▶ **RECORDS SHOWN**
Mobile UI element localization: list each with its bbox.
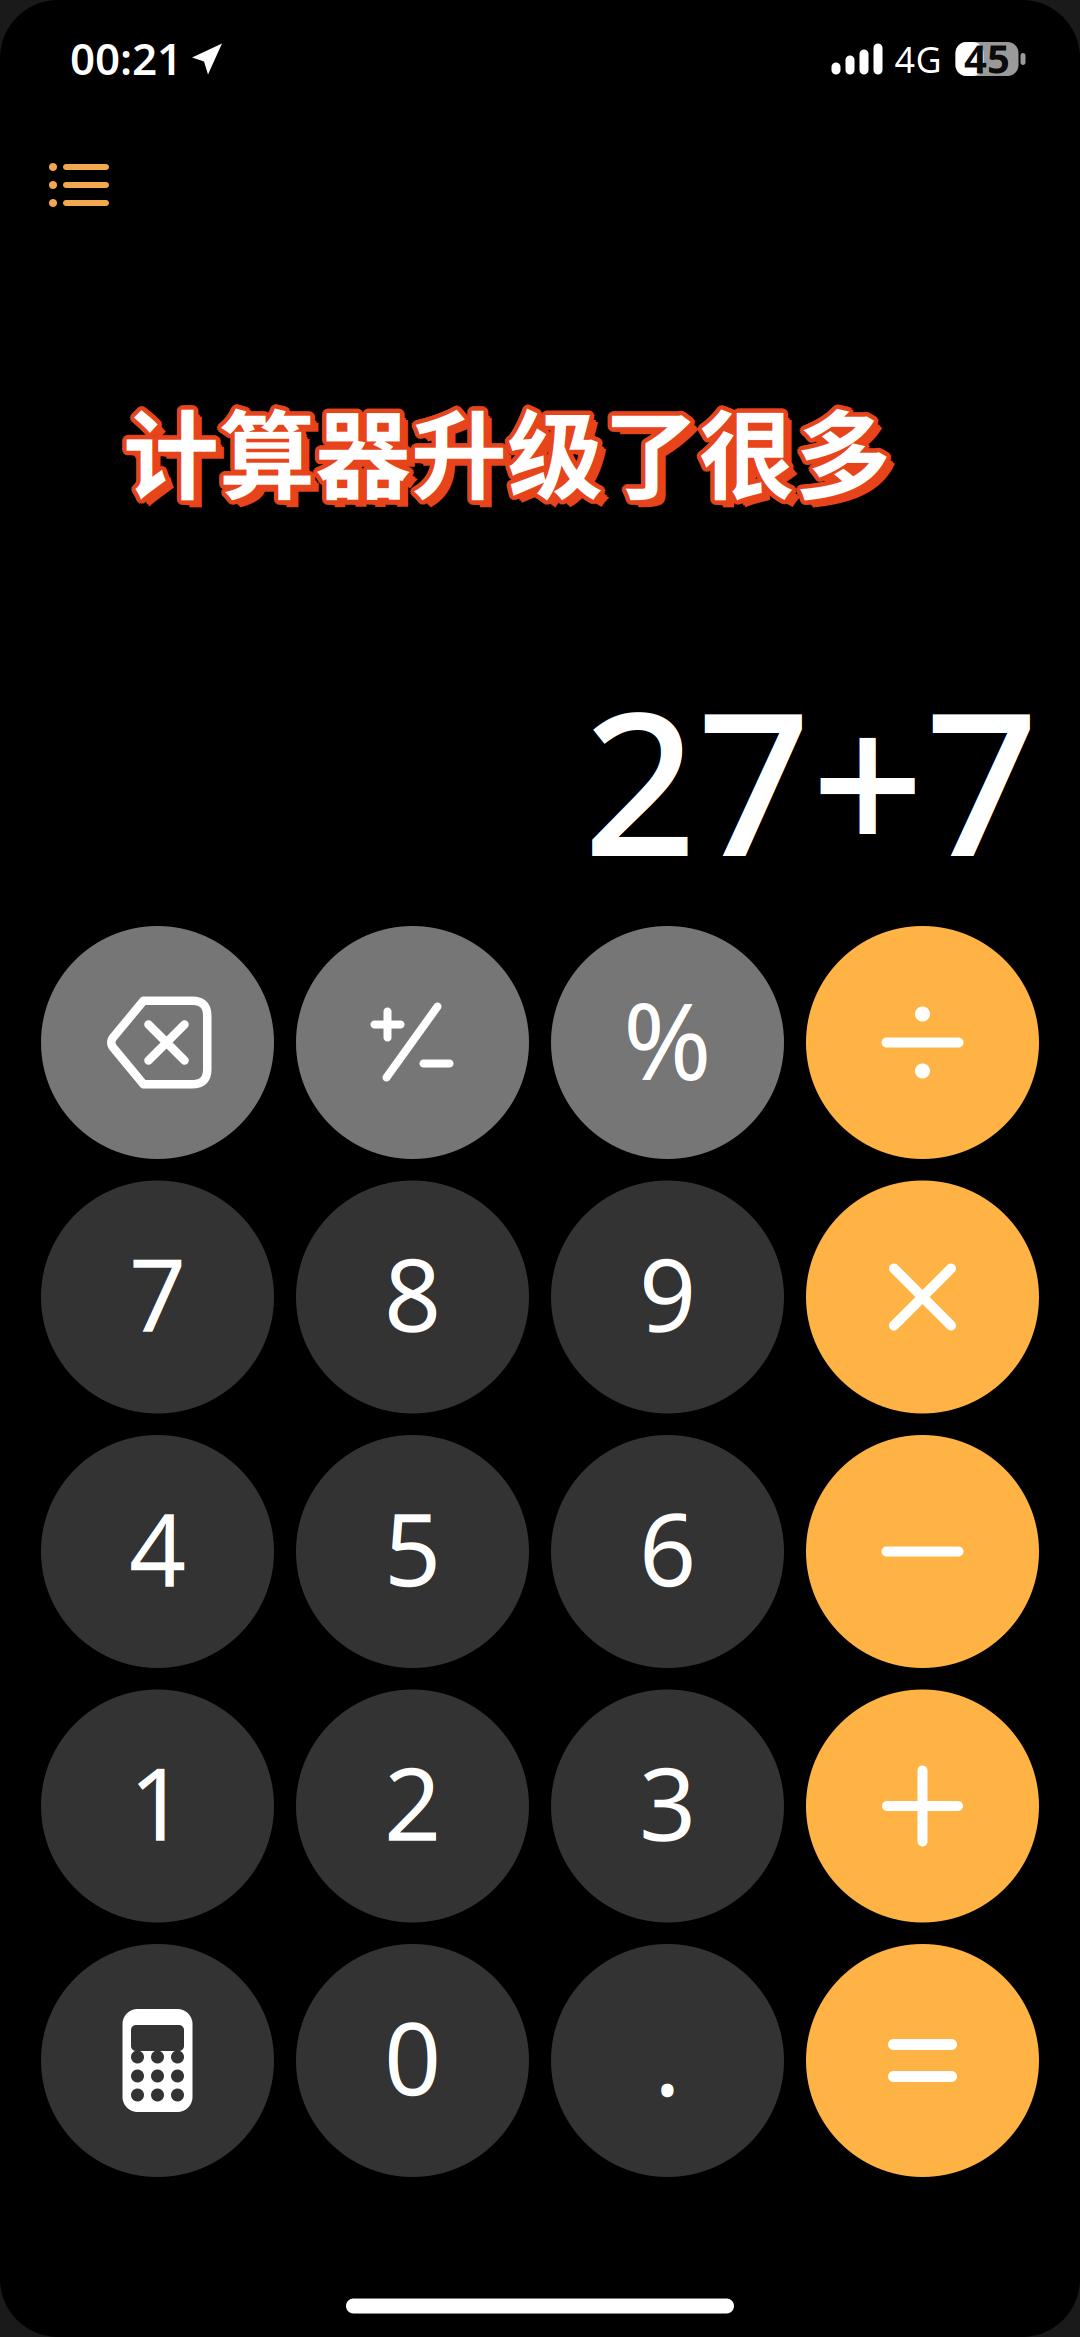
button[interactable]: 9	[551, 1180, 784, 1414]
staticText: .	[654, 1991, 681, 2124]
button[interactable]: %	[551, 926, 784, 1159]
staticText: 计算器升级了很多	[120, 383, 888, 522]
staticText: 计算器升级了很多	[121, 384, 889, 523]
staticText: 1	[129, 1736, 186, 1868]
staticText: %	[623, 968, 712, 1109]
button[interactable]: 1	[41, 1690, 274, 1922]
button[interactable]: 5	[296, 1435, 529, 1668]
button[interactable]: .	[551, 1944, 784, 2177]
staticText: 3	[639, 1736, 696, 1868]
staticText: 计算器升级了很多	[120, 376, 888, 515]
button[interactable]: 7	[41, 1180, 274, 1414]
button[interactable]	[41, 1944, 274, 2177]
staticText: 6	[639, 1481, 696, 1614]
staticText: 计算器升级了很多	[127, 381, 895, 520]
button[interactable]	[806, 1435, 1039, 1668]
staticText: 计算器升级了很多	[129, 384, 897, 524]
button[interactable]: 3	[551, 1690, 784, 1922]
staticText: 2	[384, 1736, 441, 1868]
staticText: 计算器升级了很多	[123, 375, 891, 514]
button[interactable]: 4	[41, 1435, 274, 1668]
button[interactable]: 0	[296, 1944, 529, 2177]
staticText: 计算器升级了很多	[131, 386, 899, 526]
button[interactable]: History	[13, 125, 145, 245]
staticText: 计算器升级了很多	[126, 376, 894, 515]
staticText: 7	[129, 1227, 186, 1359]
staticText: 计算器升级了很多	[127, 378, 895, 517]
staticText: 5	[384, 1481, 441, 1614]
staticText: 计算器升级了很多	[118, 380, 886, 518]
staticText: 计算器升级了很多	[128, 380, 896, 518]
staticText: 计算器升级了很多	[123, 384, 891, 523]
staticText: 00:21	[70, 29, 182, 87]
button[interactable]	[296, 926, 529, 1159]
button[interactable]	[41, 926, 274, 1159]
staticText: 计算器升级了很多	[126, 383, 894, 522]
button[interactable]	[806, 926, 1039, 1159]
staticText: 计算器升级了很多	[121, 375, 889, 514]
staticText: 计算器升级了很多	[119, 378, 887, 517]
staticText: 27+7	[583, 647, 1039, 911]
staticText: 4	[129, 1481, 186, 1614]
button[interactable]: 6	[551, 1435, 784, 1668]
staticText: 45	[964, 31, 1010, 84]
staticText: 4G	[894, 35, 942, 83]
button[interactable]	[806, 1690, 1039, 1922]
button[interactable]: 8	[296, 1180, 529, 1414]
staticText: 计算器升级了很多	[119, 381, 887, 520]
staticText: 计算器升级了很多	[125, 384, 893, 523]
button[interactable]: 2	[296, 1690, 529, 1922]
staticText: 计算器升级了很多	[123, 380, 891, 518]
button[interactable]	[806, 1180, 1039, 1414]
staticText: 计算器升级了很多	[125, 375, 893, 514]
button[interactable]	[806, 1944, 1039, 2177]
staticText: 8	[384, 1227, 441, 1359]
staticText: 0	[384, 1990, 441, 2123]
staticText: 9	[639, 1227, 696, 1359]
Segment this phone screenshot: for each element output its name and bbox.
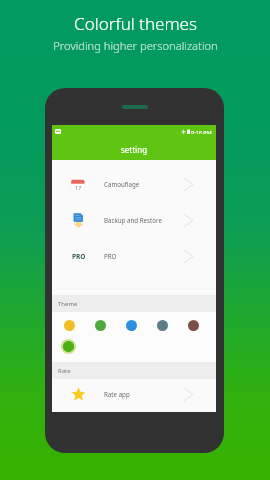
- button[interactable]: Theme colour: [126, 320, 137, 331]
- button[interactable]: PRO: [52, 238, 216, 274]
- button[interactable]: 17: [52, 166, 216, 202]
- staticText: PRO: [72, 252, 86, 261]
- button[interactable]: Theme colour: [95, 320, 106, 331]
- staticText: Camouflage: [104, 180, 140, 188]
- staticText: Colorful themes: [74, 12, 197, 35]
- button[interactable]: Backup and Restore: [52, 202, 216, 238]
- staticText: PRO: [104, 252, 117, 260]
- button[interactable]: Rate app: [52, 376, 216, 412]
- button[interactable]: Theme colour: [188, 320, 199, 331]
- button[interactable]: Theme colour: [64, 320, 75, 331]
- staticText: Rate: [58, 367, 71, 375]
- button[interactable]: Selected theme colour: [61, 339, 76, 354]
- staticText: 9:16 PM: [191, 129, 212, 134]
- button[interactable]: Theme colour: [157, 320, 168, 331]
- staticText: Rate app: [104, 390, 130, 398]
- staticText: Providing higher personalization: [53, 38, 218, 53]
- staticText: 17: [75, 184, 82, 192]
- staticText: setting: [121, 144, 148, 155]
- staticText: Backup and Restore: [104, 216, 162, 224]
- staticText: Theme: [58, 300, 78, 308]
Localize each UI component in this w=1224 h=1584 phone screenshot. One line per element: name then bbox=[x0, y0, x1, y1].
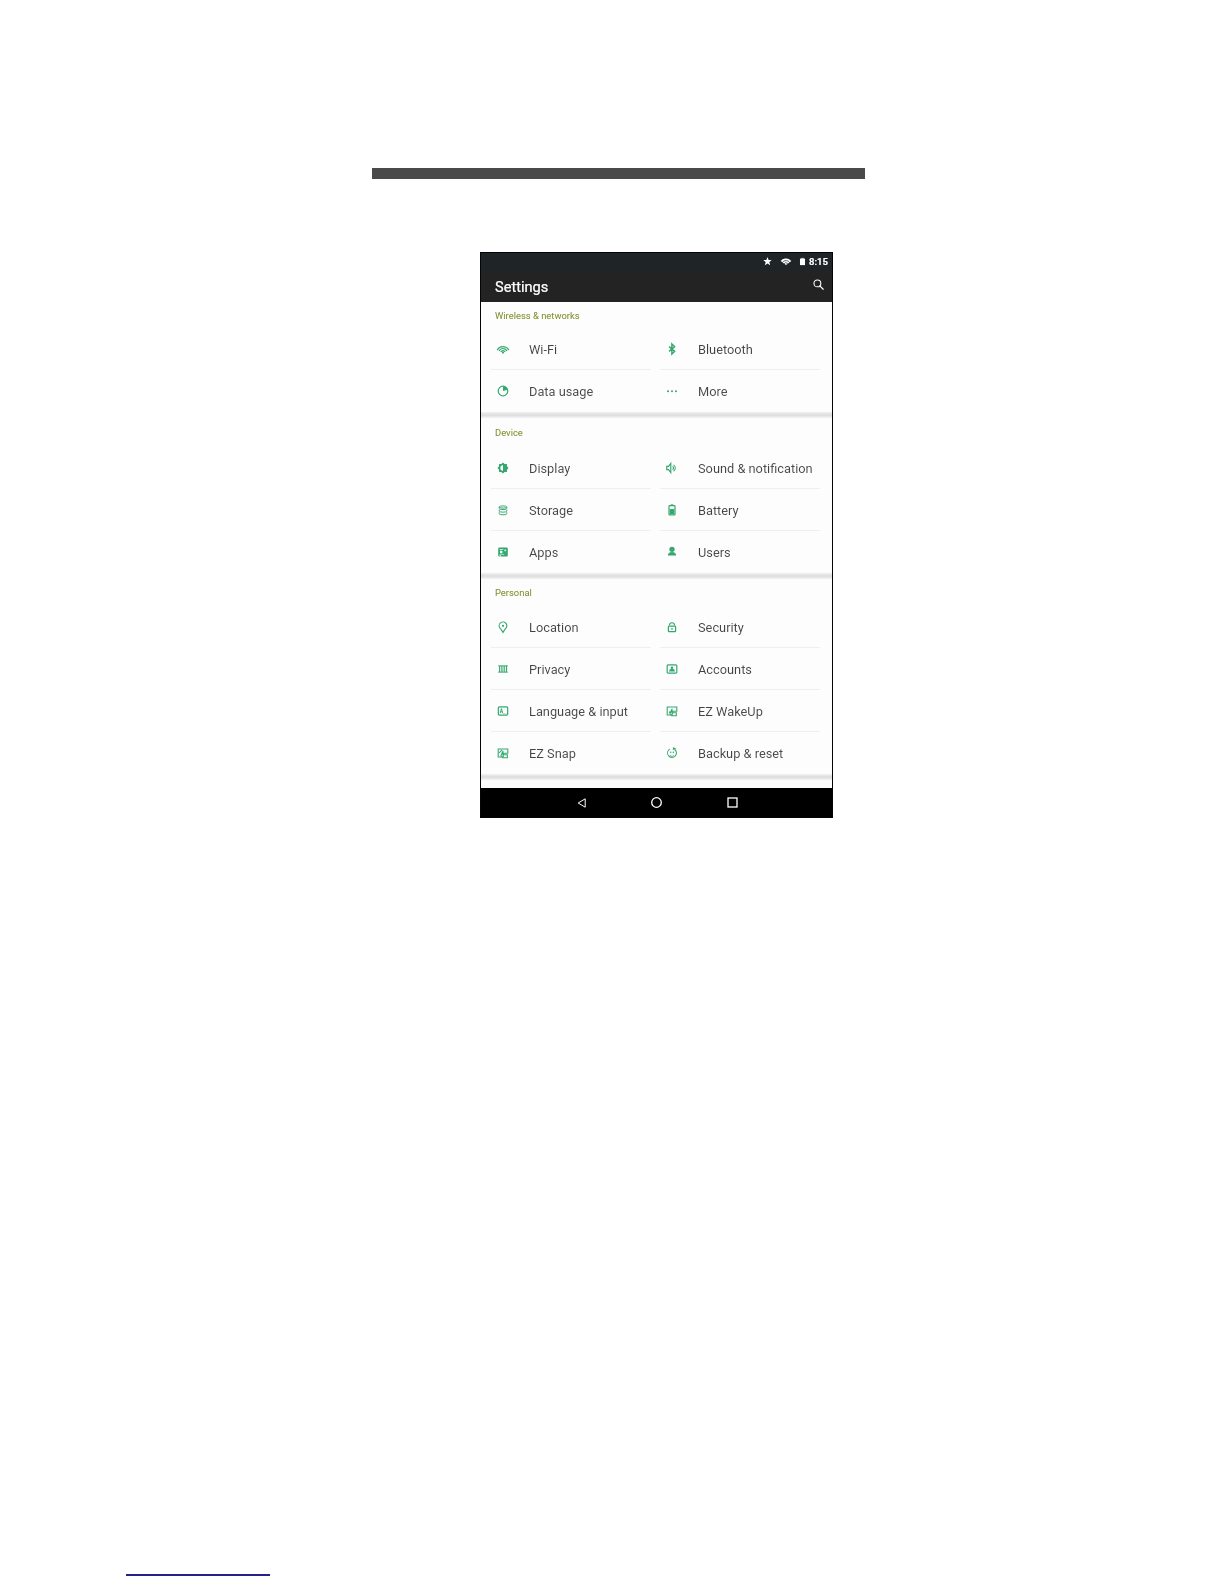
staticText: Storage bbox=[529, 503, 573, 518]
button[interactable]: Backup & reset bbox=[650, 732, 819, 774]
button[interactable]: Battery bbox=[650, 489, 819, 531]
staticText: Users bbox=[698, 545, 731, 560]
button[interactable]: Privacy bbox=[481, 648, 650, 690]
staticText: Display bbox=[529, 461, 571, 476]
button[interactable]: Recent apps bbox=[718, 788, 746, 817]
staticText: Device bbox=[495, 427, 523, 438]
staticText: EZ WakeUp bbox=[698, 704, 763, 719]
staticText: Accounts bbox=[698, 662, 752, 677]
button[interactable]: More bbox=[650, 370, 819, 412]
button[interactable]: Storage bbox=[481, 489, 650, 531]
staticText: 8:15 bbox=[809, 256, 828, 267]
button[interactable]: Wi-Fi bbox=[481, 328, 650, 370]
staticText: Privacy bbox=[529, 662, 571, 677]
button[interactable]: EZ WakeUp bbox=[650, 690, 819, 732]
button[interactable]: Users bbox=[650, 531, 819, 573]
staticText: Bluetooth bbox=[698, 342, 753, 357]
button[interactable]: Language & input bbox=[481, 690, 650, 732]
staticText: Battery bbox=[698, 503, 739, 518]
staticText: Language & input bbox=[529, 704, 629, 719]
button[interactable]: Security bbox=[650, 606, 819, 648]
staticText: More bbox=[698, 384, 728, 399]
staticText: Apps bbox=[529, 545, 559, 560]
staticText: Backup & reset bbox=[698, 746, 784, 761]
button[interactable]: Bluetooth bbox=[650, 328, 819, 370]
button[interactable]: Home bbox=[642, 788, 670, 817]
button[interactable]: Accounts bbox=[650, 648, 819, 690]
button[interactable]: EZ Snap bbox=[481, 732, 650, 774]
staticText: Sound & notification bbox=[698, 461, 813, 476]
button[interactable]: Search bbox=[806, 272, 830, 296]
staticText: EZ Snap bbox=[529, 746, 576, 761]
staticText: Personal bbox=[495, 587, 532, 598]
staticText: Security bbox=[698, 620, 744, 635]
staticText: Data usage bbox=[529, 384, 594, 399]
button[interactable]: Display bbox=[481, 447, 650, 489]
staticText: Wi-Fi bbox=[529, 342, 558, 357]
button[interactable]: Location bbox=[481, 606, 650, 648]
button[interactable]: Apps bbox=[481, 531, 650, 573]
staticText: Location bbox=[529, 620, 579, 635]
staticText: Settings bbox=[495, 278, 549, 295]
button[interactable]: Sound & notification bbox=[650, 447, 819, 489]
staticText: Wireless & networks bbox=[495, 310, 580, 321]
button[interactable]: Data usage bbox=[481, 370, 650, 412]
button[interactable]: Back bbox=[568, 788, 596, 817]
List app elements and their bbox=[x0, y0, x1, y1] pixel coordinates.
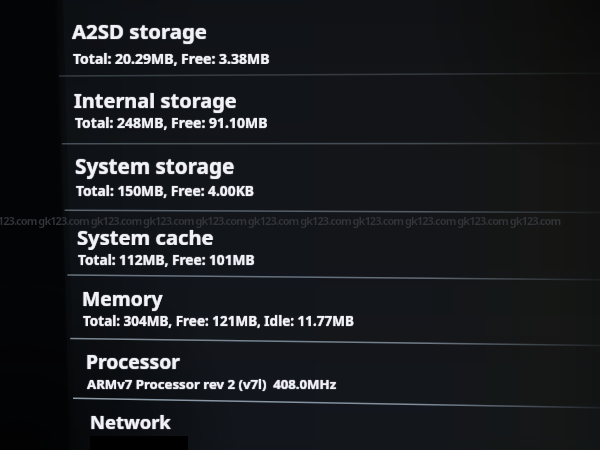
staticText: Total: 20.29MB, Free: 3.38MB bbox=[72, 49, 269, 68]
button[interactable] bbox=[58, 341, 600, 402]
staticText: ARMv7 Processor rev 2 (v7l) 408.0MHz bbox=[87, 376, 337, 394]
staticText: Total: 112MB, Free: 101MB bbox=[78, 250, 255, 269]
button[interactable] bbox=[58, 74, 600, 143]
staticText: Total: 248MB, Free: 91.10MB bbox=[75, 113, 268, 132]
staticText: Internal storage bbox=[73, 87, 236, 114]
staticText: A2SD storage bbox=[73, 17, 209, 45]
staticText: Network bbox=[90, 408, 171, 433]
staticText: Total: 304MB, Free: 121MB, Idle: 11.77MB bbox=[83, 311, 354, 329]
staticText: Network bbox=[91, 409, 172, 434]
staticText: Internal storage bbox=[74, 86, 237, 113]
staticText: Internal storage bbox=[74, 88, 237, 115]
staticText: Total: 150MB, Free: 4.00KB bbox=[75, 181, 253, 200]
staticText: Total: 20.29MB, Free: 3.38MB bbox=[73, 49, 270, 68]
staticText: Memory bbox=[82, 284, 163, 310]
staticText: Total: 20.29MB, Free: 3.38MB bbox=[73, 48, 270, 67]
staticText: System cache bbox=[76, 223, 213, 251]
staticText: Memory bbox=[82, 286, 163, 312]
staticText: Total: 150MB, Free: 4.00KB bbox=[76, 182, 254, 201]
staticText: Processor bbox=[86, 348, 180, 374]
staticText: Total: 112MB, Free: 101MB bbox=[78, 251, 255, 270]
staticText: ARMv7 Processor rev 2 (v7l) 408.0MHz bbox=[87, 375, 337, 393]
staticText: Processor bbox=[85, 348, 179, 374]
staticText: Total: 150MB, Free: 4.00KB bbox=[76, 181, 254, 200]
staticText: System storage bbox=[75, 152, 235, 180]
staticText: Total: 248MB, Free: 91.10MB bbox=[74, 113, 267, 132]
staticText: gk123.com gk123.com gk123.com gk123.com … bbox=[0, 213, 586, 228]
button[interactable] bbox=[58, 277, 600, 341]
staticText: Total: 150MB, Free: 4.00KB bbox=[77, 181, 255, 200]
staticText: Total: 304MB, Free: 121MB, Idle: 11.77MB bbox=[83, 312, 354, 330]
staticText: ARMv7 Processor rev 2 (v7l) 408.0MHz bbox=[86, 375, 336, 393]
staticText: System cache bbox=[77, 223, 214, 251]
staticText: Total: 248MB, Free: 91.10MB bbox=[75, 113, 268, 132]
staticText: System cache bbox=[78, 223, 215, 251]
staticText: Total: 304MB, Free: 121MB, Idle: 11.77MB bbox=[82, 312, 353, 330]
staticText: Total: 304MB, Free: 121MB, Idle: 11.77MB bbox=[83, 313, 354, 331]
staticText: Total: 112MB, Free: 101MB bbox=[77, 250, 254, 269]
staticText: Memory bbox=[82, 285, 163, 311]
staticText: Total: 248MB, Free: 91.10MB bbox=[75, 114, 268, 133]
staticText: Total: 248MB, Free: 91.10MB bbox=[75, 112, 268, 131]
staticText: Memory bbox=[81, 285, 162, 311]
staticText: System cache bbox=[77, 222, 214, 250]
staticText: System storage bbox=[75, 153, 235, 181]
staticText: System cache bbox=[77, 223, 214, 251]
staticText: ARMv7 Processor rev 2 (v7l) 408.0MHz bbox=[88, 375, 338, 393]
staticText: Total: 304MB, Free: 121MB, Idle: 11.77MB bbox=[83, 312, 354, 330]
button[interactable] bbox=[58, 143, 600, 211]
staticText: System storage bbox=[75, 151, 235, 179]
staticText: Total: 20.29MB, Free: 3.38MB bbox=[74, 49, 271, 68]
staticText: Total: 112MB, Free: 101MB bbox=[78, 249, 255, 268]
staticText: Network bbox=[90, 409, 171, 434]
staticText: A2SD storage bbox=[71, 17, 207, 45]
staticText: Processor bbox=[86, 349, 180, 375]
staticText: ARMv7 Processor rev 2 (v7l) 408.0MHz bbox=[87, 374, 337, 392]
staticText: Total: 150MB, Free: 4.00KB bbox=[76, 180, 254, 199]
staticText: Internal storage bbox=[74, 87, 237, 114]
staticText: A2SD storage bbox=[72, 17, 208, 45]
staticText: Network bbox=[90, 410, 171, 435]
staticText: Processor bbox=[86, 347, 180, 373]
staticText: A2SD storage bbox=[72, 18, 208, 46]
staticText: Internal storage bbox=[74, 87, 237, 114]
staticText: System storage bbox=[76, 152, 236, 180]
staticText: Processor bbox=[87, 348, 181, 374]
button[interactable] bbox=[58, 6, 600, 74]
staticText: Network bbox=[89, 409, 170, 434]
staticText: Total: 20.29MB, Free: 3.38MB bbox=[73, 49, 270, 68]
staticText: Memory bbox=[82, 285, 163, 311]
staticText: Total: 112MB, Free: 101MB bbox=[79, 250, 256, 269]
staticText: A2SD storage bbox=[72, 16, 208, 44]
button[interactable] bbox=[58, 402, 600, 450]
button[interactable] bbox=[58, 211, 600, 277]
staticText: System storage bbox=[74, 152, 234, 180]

▶ **WHAT THE TASK REQUIRES**
Return the number of lines in the records holding the string "Sound", without any other words.

▶ **SOLVED EXERCISE**
2